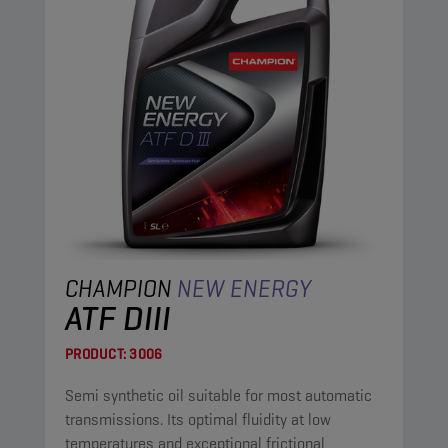
CHAMPION
NEW ENERGY
ATF DIII
PRODUCT:
3006
Semi synthetic oil suitable for most automatic
transmissions. Its optimal fluidity at low
temperatures and exceptional frictional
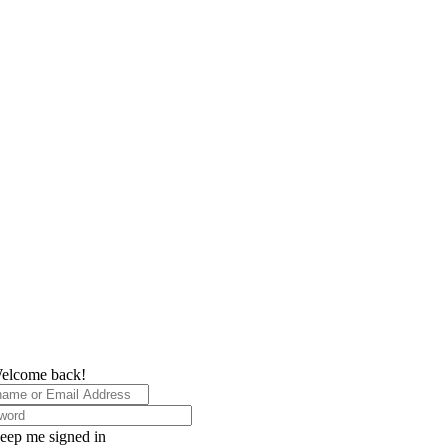
elcome back!
eep me signed in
☆ ☆ ☆ ☆ ☆ ☆ ☆
-- WHAT THE EXERCISE ASKS --
An exact reprint of the records above is required, with all pictures left out.

-- EXERCISE RESPONSE --
CHAMPION
NEW ENERGY
ATF DIII
PRODUCT:
3006
Semi synthetic oil suitable for most automatic
transmissions. Its optimal fluidity at low
temperatures and exceptional frictional
elcome back!
eep me signed in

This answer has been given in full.